TASK ITEM> After removing every image, reproduce the data exactly as it appears.

RECORDS SHOWN>
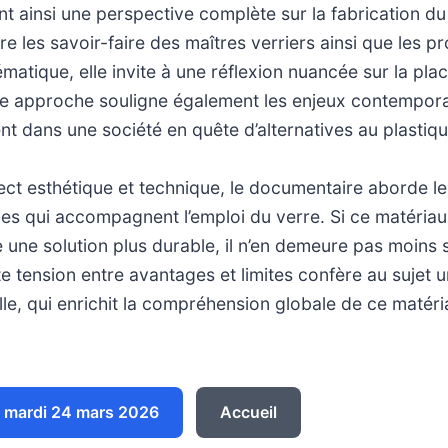
ant ainsi une perspective complète sur la fabrication du
re les savoir-faire des maîtres verriers ainsi que les p
matique, elle invite à une réflexion nuancée sur la pla
te approche souligne également les enjeux contemporai
 dans une société en quête d’alternatives au plastiqu
ect esthétique et technique, le documentaire aborde le
es qui accompagnent l’emploi du verre. Si ce matériau
une solution plus durable, il n’en demeure pas moins 
e tension entre avantages et limites confère au sujet 
elle, qui enrichit la compréhension globale de ce matéri
 mardi 24 mars 2026
Accueil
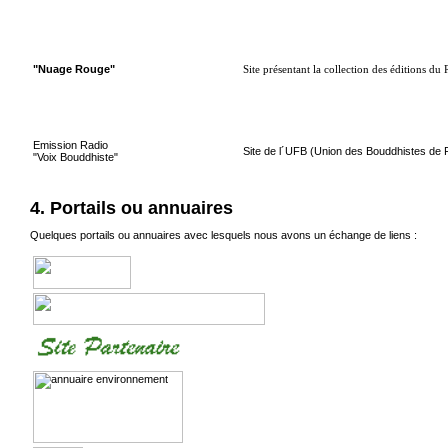
"Nuage Rouge"
Site présentant la collection des éditions d
Emission Radio
Site de l´UFB (Union des Bouddhistes de F
"Voix Bouddhiste"
4. Portails ou annuaires
Quelques portails ou annuaires avec lesquels nous avons un échange de liens :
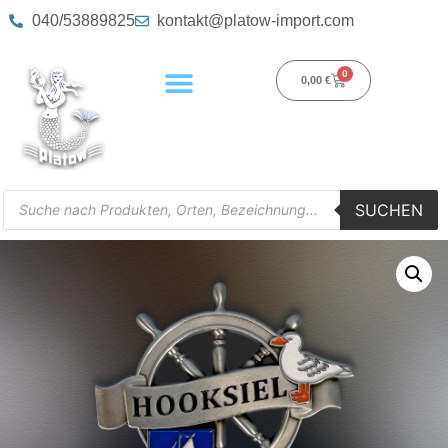
040/53889825
kontakt@platow-import.com
0
0,00
€
SUCHEN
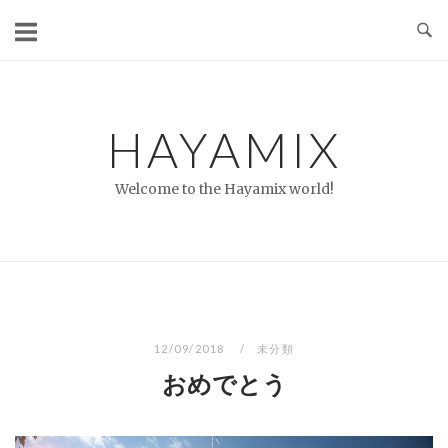
コ
ン
テ
ン
ツ
HAYAMIX
へ
ス
Welcome to the Hayamix world!
キ
ッ
プ
12/09/2018
未分類
おめでとう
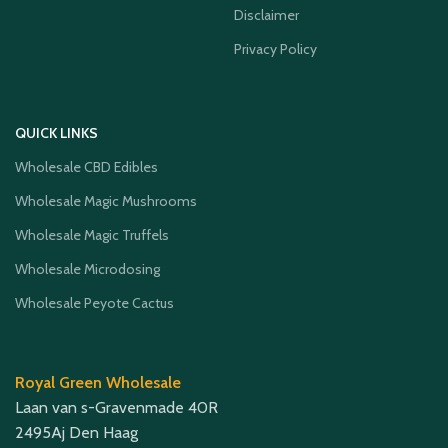
Disclaimer
Privacy Policy
QUICK LINKS
Wholesale CBD Edibles
Wholesale Magic Mushrooms
Wholesale Magic Truffels
Wholesale Microdosing
Wholesale Peyote Cactus
Royal Green Wholesale
Laan van s-Gravenmade 40R
2495Aj Den Haag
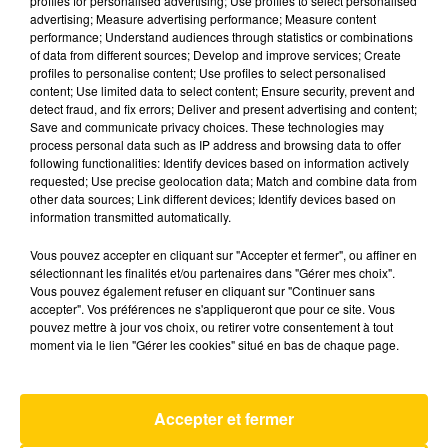
profiles for personalised advertising; Use profiles to select personalised
advertising; Measure advertising performance; Measure content
performance; Understand audiences through statistics or combinations
6 décembre 2025 - 3 min 54 sec
of data from different sources; Develop and improve services; Create
profiles to personalise content; Use profiles to select personalised
LA CUISINE DU MARCHÉ DU 06/12/25
content; Use limited data to select content; Ensure security, prevent and
detect fraud, and fix errors; Deliver and present advertising and content;
Chaque samedi de 10h à 11h, nous partons à la
Save and communicate privacy choices. These technologies may
process personal data such as IP address and browsing data to offer
découverte d'un producteur et parfois d'un
following functionalities: Identify devices based on information actively
restaurateur pour nous régaler des produits
requested; Use precise geolocation data; Match and combine data from
d'exception de nos régions... Secrets de
other data sources; Link different devices; Identify devices based on
information transmitted automatically.
fabrication, astuces, initiations.... Un monde de
saveurs au coeur de Totem Week-end Loisirs....
Vous pouvez accepter en cliquant sur "Accepter et fermer", ou affiner en
sélectionnant les finalités et/ou partenaires dans "Gérer mes choix".
Vous pouvez également refuser en cliquant sur "Continuer sans
accepter". Vos préférences ne s'appliqueront que pour ce site. Vous
pouvez mettre à jour vos choix, ou retirer votre consentement à tout
moment via le lien "Gérer les cookies" situé en bas de chaque page.
AVEYRON NORD
Accepter et fermer
Love Is In The Air
JOHN PAUL YOUNG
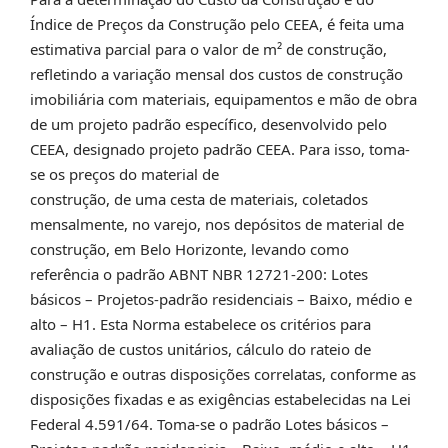
Índice de Preços da Construção pelo CEEA, é feita uma
estimativa parcial para o valor de m² de construção,
refletindo a variação mensal dos custos de construção
imobiliária com materiais, equipamentos e mão de obra
de um projeto padrão específico, desenvolvido pelo
CEEA, designado projeto padrão CEEA. Para isso, toma-
se os preços do material de
construção, de uma cesta de materiais, coletados
mensalmente, no varejo, nos depósitos de material de
construção, em Belo Horizonte, levando como
referência o padrão ABNT NBR 12721-200: Lotes
básicos – Projetos-padrão residenciais – Baixo, médio e
alto – H1. Esta Norma estabelece os critérios para
avaliação de custos unitários, cálculo do rateio de
construção e outras disposições correlatas, conforme as
disposições fixadas e as exigências estabelecidas na Lei
Federal 4.591/64. Toma-se o padrão Lotes básicos –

ANSWER BELOW>
ant ainsi une perspective complète sur la fabrication du
re les savoir-faire des maîtres verriers ainsi que les p
matique, elle invite à une réflexion nuancée sur la pla
te approche souligne également les enjeux contemporai
 dans une société en quête d’alternatives au plastiqu
ect esthétique et technique, le documentaire aborde le
es qui accompagnent l’emploi du verre. Si ce matériau
une solution plus durable, il n’en demeure pas moins 
e tension entre avantages et limites confère au sujet 
elle, qui enrichit la compréhension globale de ce matéri
 mardi 24 mars 2026
Accueil
"Nuage Rouge"
Site présentant la collection des éditions d
Emission Radio
Site de l´UFB (Union des Bouddhistes de F
"Voix Bouddhiste"
4. Portails ou annuaires
Quelques portails ou annuaires avec lesquels nous avons un échange de liens :
040/53889825
kontakt@platow-import.com
0
0,00
€
SUCHEN
コ
ン
テ
ン
ツ
HAYAMIX
へ
ス
Welcome to the Hayamix world!
キ
ッ
プ
12/09/2018
未分類
おめでとう
Disclaimer
Privacy Policy
QUICK LINKS
Wholesale CBD Edibles
Wholesale Magic Mushrooms
Wholesale Magic Truffels
Wholesale Microdosing
Wholesale Peyote Cactus
Royal Green Wholesale
Laan van s-Gravenmade 40R
2495Aj Den Haag
profiles for personalised advertising; Use profiles to select personalised
advertising; Measure advertising performance; Measure content
performance; Understand audiences through statistics or combinations
6 décembre 2025 - 3 min 54 sec
of data from different sources; Develop and improve services; Create
profiles to personalise content; Use profiles to select personalised
LA CUISINE DU MARCHÉ DU 06/12/25
content; Use limited data to select content; Ensure security, prevent and
detect fraud, and fix errors; Deliver and present advertising and content;
Chaque samedi de 10h à 11h, nous partons à la
Save and communicate privacy choices. These technologies may
process personal data such as IP address and browsing data to offer
découverte d'un producteur et parfois d'un
following functionalities: Identify devices based on information actively
restaurateur pour nous régaler des produits
requested; Use precise geolocation data; Match and combine data from
d'exception de nos régions... Secrets de
other data sources; Link different devices; Identify devices based on
information transmitted automatically.
fabrication, astuces, initiations.... Un monde de
saveurs au coeur de Totem Week-end Loisirs....
Vous pouvez accepter en cliquant sur "Accepter et fermer", ou affiner en
sélectionnant les finalités et/ou partenaires dans "Gérer mes choix".
Vous pouvez également refuser en cliquant sur "Continuer sans
accepter". Vos préférences ne s'appliqueront que pour ce site. Vous
pouvez mettre à jour vos choix, ou retirer votre consentement à tout
moment via le lien "Gérer les cookies" situé en bas de chaque page.
AVEYRON NORD
Accepter et fermer
Love Is In The Air
JOHN PAUL YOUNG
Índice de Preços da Construção pelo CEEA, é feita uma
estimativa parcial para o valor de m² de construção,
refletindo a variação mensal dos custos de construção
imobiliária com materiais, equipamentos e mão de obra
de um projeto padrão específico, desenvolvido pelo
CEEA, designado projeto padrão CEEA. Para isso, toma-
se os preços do material de
construção, de uma cesta de materiais, coletados
mensalmente, no varejo, nos depósitos de material de
construção, em Belo Horizonte, levando como
referência o padrão ABNT NBR 12721-200: Lotes
básicos – Projetos-padrão residenciais – Baixo, médio e
alto – H1. Esta Norma estabelece os critérios para
avaliação de custos unitários, cálculo do rateio de
construção e outras disposições correlatas, conforme as
disposições fixadas e as exigências estabelecidas na Lei
Federal 4.591/64. Toma-se o padrão Lotes básicos –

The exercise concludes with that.